*** Supplied entries Section Begins ***

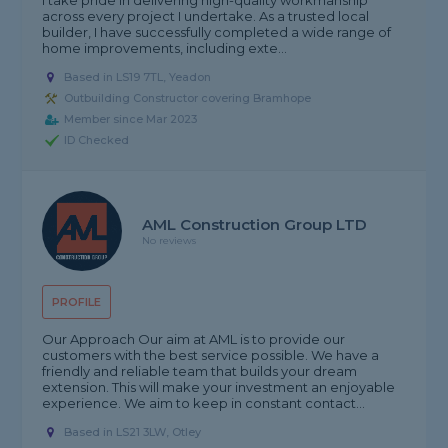
I take pride in delivering high-quality workmanship
across every project I undertake. As a trusted local
builder, I have successfully completed a wide range of
home improvements, including exte...
Based in LS19 7TL, Yeadon
Outbuilding Constructor covering Bramhope
Member since Mar 2023
ID Checked
AML Construction Group LTD
No reviews
PROFILE
Our Approach Our aim at AML is to provide our
customers with the best service possible. We have a
friendly and reliable team that builds your dream
extension. This will make your investment an enjoyable
experience. We aim to keep in constant contact...
Based in LS21 3LW, Otley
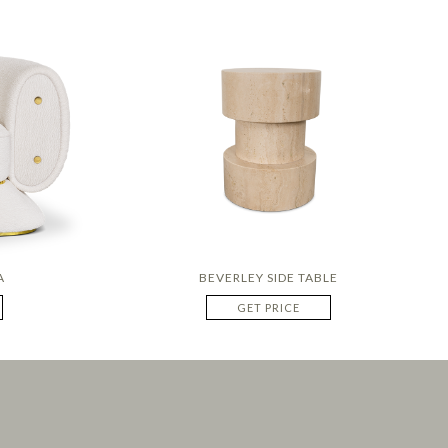
A
BEVERLEY SIDE TABLE
GET PRICE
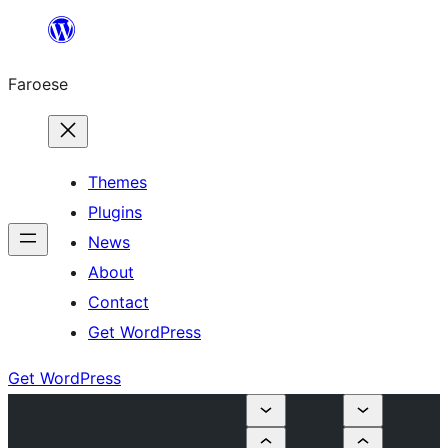
Leyp
til
Faroese
innihald
Themes
Plugins
News
About
Contact
Get WordPress
Get WordPress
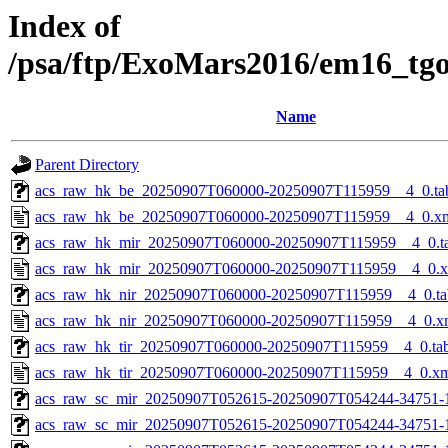
Index of
/psa/ftp/ExoMars2016/em16_tg
Name
Parent Directory
acs_raw_hk_be_20250907T060000-20250907T115959__4_0.ta
acs_raw_hk_be_20250907T060000-20250907T115959__4_0.x
acs_raw_hk_mir_20250907T060000-20250907T115959__4_0.t
acs_raw_hk_mir_20250907T060000-20250907T115959__4_0.
acs_raw_hk_nir_20250907T060000-20250907T115959__4_0.ta
acs_raw_hk_nir_20250907T060000-20250907T115959__4_0.x
acs_raw_hk_tir_20250907T060000-20250907T115959__4_0.ta
acs_raw_hk_tir_20250907T060000-20250907T115959__4_0.x
acs_raw_sc_mir_20250907T052615-20250907T054244-34751-
acs_raw_sc_mir_20250907T052615-20250907T054244-34751-1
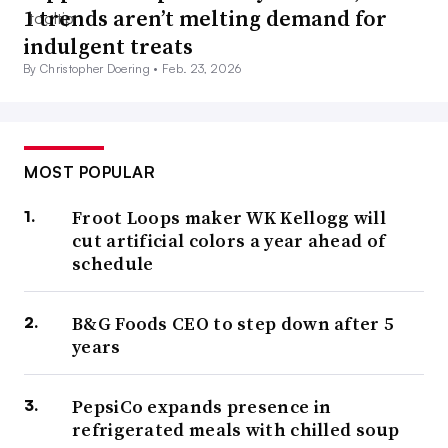
1 trends aren’t melting demand for
indulgent treats
By Christopher Doering •
Feb. 23, 2026
MOST POPULAR
Froot Loops maker WK Kellogg will
cut artificial colors a year ahead of
schedule
B&G Foods CEO to step down after 5
years
PepsiCo expands presence in
refrigerated meals with chilled soup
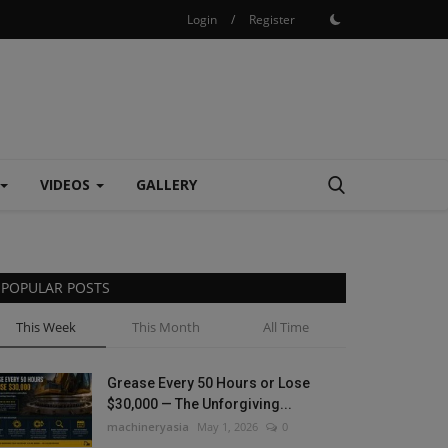
Login
/
Register
VIDEOS
GALLERY
POPULAR POSTS
This Week
This Month
All Time
Grease Every 50 Hours or Lose
$30,000 — The Unforgiving...
machineryasia
May 1, 2026
0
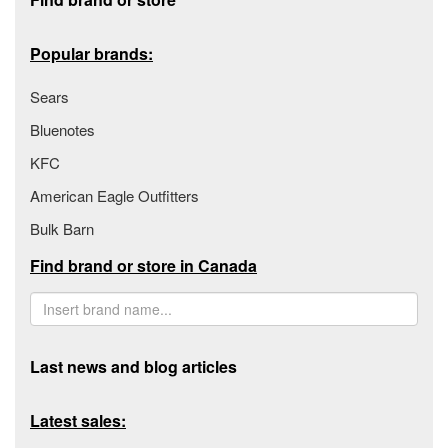
Popular brands:
Sears
Bluenotes
KFC
American Eagle Outfitters
Bulk Barn
Find brand or store in Canada
Last news and blog articles
Latest sales:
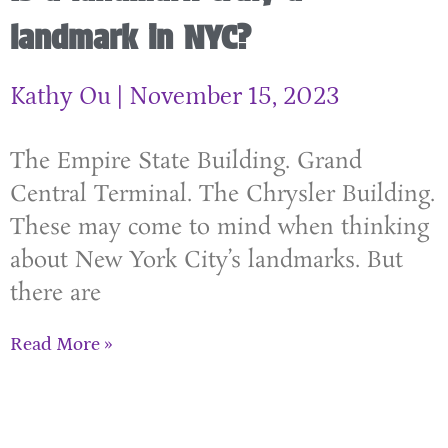
landmark in NYC?
Kathy Ou
November 15, 2023
The Empire State Building. Grand
Central Terminal. The Chrysler Building.
These may come to mind when thinking
about New York City’s landmarks. But
there are
Read More »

*** Supplied entries Section Ends ***

*Task requirements*: Which lines above contain "your"? Show each of them.

*Task solution*:
friendly and reliable team that builds your dream
extension. This will make your investment an enjoyable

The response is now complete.